* Work task *
The required answer is an exact copy of the records below, without pictures.

* Dataset entries *
________________

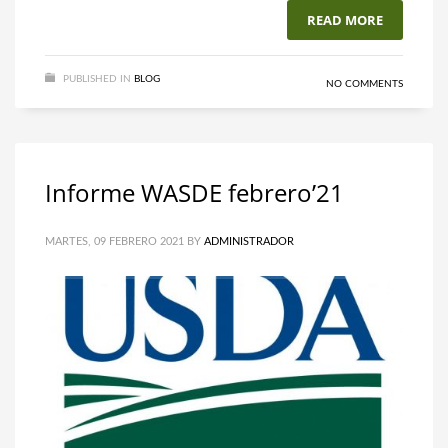
READ MORE
PUBLISHED IN
BLOG
NO COMMENTS
Informe WASDE febrero’21
MARTES, 09 FEBRERO 2021
BY
ADMINISTRADOR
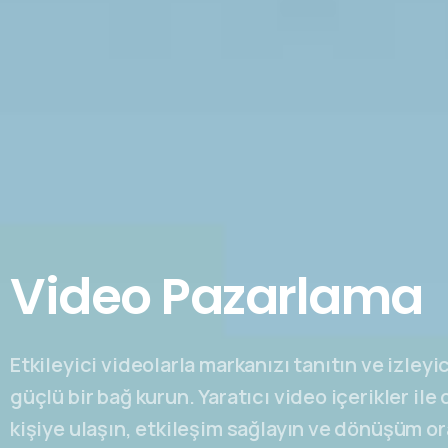
Video Pazarlama
Etkileyici videolarla markanızı tanıtın ve izleyic
güçlü bir bağ kurun. Yaratıcı video içerikler ile
kişiye ulaşın, etkileşim sağlayın ve dönüşüm or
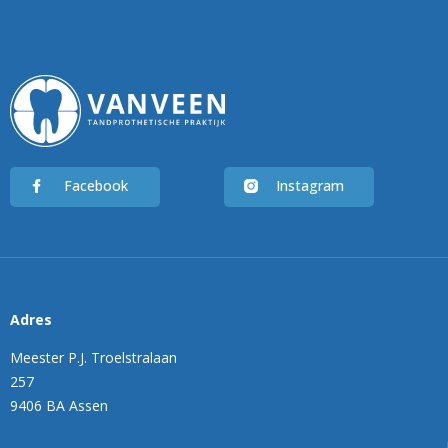
Facebook
Instagram
Adres
Meester P.J. Troelstralaan
257
9406 BA Assen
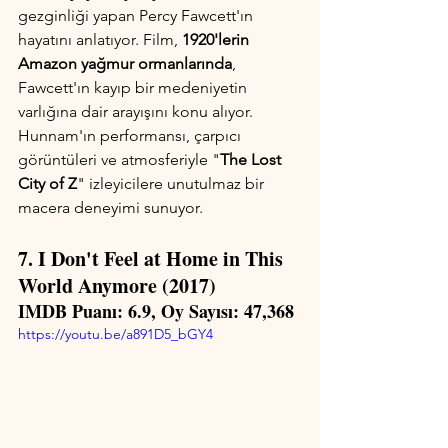
gezginliği yapan Percy Fawcett'ın 
hayatını anlatıyor. Film, 
1920'lerin 
Amazon yağmur ormanlarında
, 
Fawcett'ın kayıp bir medeniyetin 
varlığına dair arayışını konu alıyor. 
Hunnam'ın performansı, çarpıcı 
görüntüleri ve atmosferiyle "
The Lost 
City of Z
" izleyicilere unutulmaz bir 
macera deneyimi sunuyor.
7. I Don't Feel at Home in This 
World Anymore (2017)
IMDB Puanı: 6.9, Oy Sayısı: 47,368
https://youtu.be/a891D5_bGY4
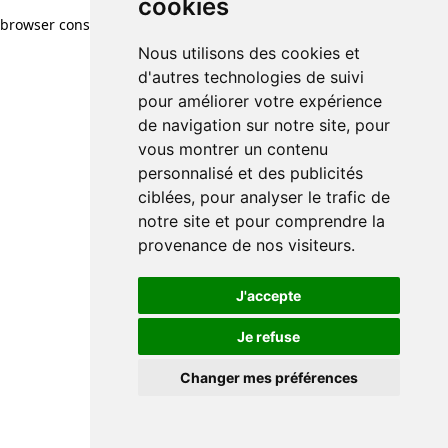
cookies
browser console for more information)
.
Nous utilisons des cookies et
d'autres technologies de suivi
pour améliorer votre expérience
de navigation sur notre site, pour
vous montrer un contenu
personnalisé et des publicités
ciblées, pour analyser le trafic de
notre site et pour comprendre la
provenance de nos visiteurs.
J'accepte
Je refuse
Changer mes préférences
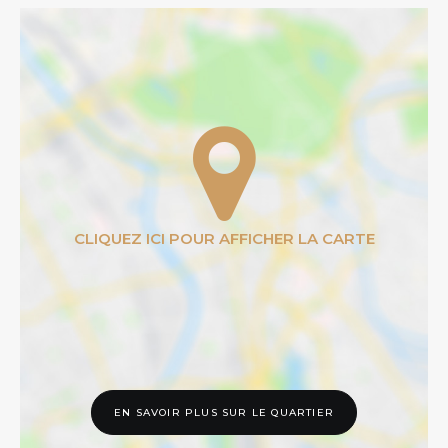
EN SAVOIR PLUS SUR LE QUARTIER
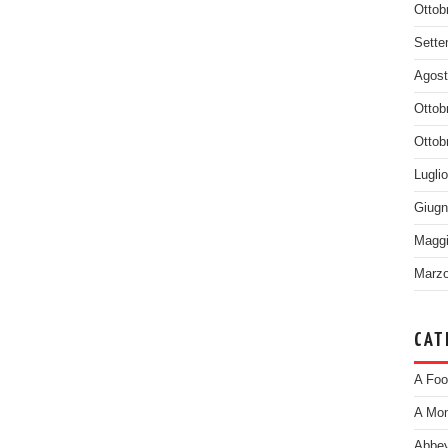
Ottob
Sette
Agost
Ottob
Ottob
Lugli
Giugn
Maggi
Marzo
CAT
A Foo
A Mom
Abbey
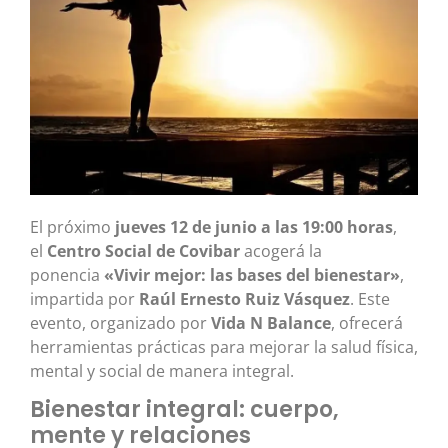
El próximo
jueves 12 de junio a las 19:00 horas
,
el
Centro Social de Covibar
acogerá la
ponencia
«Vivir mejor: las bases del bienestar»
,
impartida por
Raúl Ernesto Ruiz Vásquez
. Este
evento, organizado por
Vida N Balance
, ofrecerá
herramientas prácticas para mejorar la salud física,
mental y social de manera integral.
Bienestar integral: cuerpo,
mente y relaciones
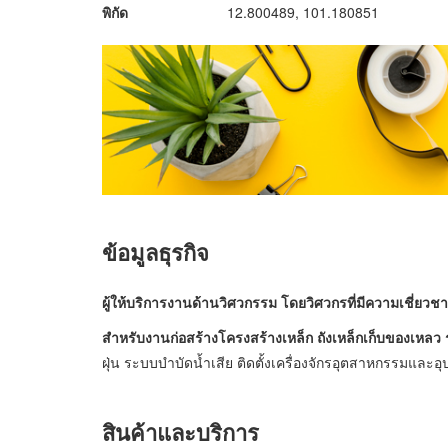
พิกัด
12.800489, 101.180851
ข้อมูลธุรกิจ
ผู้ให้บริการงานด้านวิศวกรรม โดยวิศวกรที่มีความเชี่ยวช
สำหรับงานก่อสร้างโครงสร้างเหล็ก ถังเหล็กเก็บของเหลว
ฝุ่น ระบบบำบัดน้ำเสีย ติดตั้งเครื่องจักรอุตสาหกรรมและอ
สินค้าและบริการ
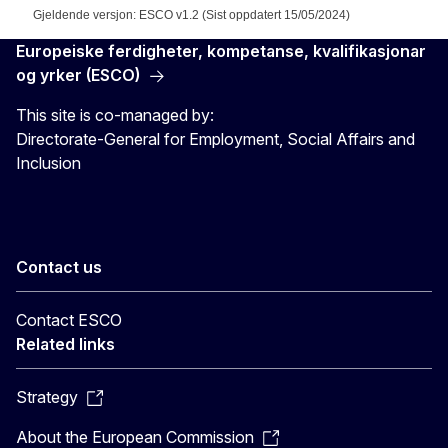
Gjeldende versjon: ESCO v1.2 (Sist oppdatert 15/05/2024)
Europeiske ferdigheter, kompetanse, kvalifikasjonar
og yrker (ESCO)
This site is co-managed by:
Directorate-General for Employment, Social Affairs and
Inclusion
Contact us
Contact ESCO
Related links
Strategy
About the European Commission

________________

* Response area *
READ MORE
PUBLISHED IN
BLOG
NO COMMENTS
Informe WASDE febrero’21
MARTES, 09 FEBRERO 2021
BY
ADMINISTRADOR
Video Pazarlama
Etkileyici videolarla markanızı tanıtın ve izleyic
güçlü bir bağ kurun. Yaratıcı video içerikler ile
kişiye ulaşın, etkileşim sağlayın ve dönüşüm or
Facebook
Instagram
Adres
Meester P.J. Troelstralaan
257
9406 BA Assen
gezginliği yapan Percy Fawcett'ın 
hayatını anlatıyor. Film, 
1920'lerin 
Amazon yağmur ormanlarında
, 
Fawcett'ın kayıp bir medeniyetin 
varlığına dair arayışını konu alıyor. 
Hunnam'ın performansı, çarpıcı 
görüntüleri ve atmosferiyle "
The Lost 
City of Z
" izleyicilere unutulmaz bir 
macera deneyimi sunuyor.
7. I Don't Feel at Home in This 
World Anymore (2017)
IMDB Puanı: 6.9, Oy Sayısı: 47,368
https://youtu.be/a891D5_bGY4
cookies
browser console for more information)
.
Nous utilisons des cookies et
d'autres technologies de suivi
pour améliorer votre expérience
de navigation sur notre site, pour
vous montrer un contenu
personnalisé et des publicités
ciblées, pour analyser le trafic de
notre site et pour comprendre la
provenance de nos visiteurs.
J'accepte
Je refuse
Changer mes préférences
EN SAVOIR PLUS SUR LE QUARTIER
Ottob
Sette
Agost
Ottob
Ottob
Lugli
Giugn
Maggi
Marzo
CAT
A Foo
A Mom
Abbey
El próximo
jueves 12 de junio a las 19:00 horas
,
el
Centro Social de Covibar
acogerá la
ponencia
«Vivir mejor: las bases del bienestar»
,
impartida por
Raúl Ernesto Ruiz Vásquez
. Este
evento, organizado por
Vida N Balance
, ofrecerá
herramientas prácticas para mejorar la salud física,
mental y social de manera integral.
Bienestar integral: cuerpo,
mente y relaciones
พิกัด
12.800489, 101.180851
ข้อมูลธุรกิจ
ผู้ให้บริการงานด้านวิศวกรรม โดยวิศวกรที่มีความเชี่ยวช
สำหรับงานก่อสร้างโครงสร้างเหล็ก ถังเหล็กเก็บของเหลว
ฝุ่น ระบบบำบัดน้ำเสีย ติดตั้งเครื่องจักรอุตสาหกรรมและอ
สินค้าและบริการ
Gjeldende versjon: ESCO v1.2 (Sist oppdatert 15/05/2024)
Europeiske ferdigheter, kompetanse, kvalifikasjonar
og yrker (ESCO)
This site is co-managed by:
Directorate-General for Employment, Social Affairs and
Inclusion
Contact us
Contact ESCO
Related links
Strategy
About the European Commission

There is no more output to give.